» Directions for this task
Within the records below, how many lines hold the word "policies"? Only the number should be returned.

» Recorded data
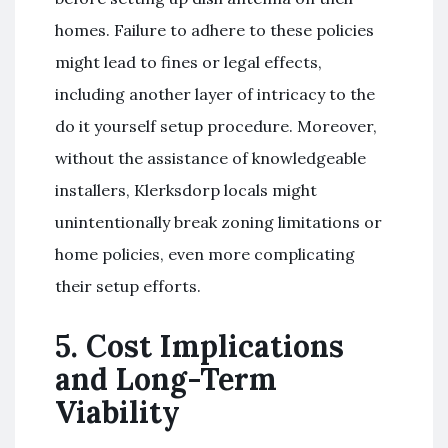
homes. Failure to adhere to these policies
might lead to fines or legal effects,
including another layer of intricacy to the
do it yourself setup procedure. Moreover,
without the assistance of knowledgeable
installers, Klerksdorp locals might
unintentionally break zoning limitations or
home policies, even more complicating
their setup efforts.
5. Cost Implications
and Long-Term
Viability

» Solution
2